EXERCISE OBJECTIVE:
Out of the records below, copy all lines in which the word "Best" occurs.

INPUT FOR THIS TASK:
Segment Open
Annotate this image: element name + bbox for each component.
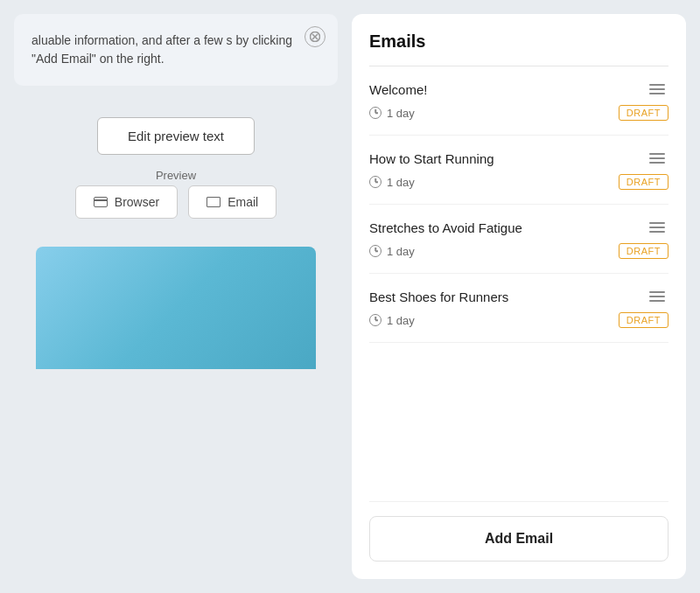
email-item-top: Stretches to Avoid Fatigue [369, 219, 668, 236]
emails-title: Emails [369, 31, 668, 66]
clock-icon [369, 107, 382, 119]
email-name: Welcome! [369, 82, 427, 97]
clock-icon [369, 176, 382, 188]
edit-preview-button[interactable]: Edit preview text [97, 117, 255, 155]
email-item-bottom: 1 day DRAFT [369, 174, 668, 190]
email-timing: 1 day [369, 107, 415, 120]
add-email-button[interactable]: Add Email [369, 516, 668, 562]
clock-icon [369, 314, 382, 326]
draft-badge: DRAFT [619, 312, 668, 328]
timing-text: 1 day [387, 314, 415, 327]
timing-text: 1 day [387, 245, 415, 258]
email-name: Stretches to Avoid Fatigue [369, 220, 522, 235]
email-item-bottom: 1 day DRAFT [369, 105, 668, 121]
email-item-bottom: 1 day DRAFT [369, 243, 668, 259]
timing-text: 1 day [387, 107, 415, 120]
draft-badge: DRAFT [619, 105, 668, 121]
email-item-top: Best Shoes for Runners [369, 288, 668, 305]
close-icon [310, 31, 320, 42]
clock-icon [369, 245, 382, 257]
right-panel: Emails Welcome! 1 day DRAFT How to Start… [352, 14, 686, 579]
email-item-bottom: 1 day DRAFT [369, 312, 668, 328]
browser-preview-button[interactable]: Browser [75, 185, 178, 219]
preview-section: Preview Browser Email [75, 169, 276, 219]
preview-label: Preview [75, 169, 276, 182]
browser-icon [94, 197, 108, 207]
timing-text: 1 day [387, 176, 415, 189]
close-button[interactable] [304, 26, 326, 47]
email-name: Best Shoes for Runners [369, 290, 508, 304]
preview-buttons: Browser Email [75, 185, 276, 219]
email-timing: 1 day [369, 245, 415, 258]
emails-list: Welcome! 1 day DRAFT How to Start Runnin… [369, 66, 668, 501]
email-timing: 1 day [369, 314, 415, 327]
email-menu-icon[interactable] [646, 80, 668, 98]
email-item: Stretches to Avoid Fatigue 1 day DRAFT [369, 205, 668, 274]
email-item-top: Welcome! [369, 80, 668, 98]
email-item: Best Shoes for Runners 1 day DRAFT [369, 274, 668, 343]
email-icon [206, 197, 220, 207]
email-item: Welcome! 1 day DRAFT [369, 66, 668, 136]
info-card-text: aluable information, and after a few s b… [32, 31, 320, 68]
email-preview-button[interactable]: Email [188, 185, 276, 219]
draft-badge: DRAFT [619, 243, 668, 259]
email-name: How to Start Running [369, 151, 494, 166]
email-item-top: How to Start Running [369, 150, 668, 167]
middle-section: Edit preview text Preview Browser Email [14, 100, 338, 387]
add-email-section: Add Email [369, 501, 668, 562]
email-menu-icon[interactable] [646, 150, 668, 167]
email-menu-icon[interactable] [646, 219, 668, 236]
email-timing: 1 day [369, 176, 415, 189]
email-image-preview [36, 247, 316, 369]
left-panel: aluable information, and after a few s b… [14, 14, 338, 579]
email-item: How to Start Running 1 day DRAFT [369, 136, 668, 205]
draft-badge: DRAFT [619, 174, 668, 190]
email-menu-icon[interactable] [646, 288, 668, 305]
info-card: aluable information, and after a few s b… [14, 14, 338, 86]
Segment Closed
ANSWER TO THE PROBLEM:
email-item-top: Best Shoes for Runners [369, 288, 668, 305]
email-name: Best Shoes for Runners [369, 290, 508, 304]
email-item: Best Shoes for Runners 1 day DRAFT [369, 274, 668, 343]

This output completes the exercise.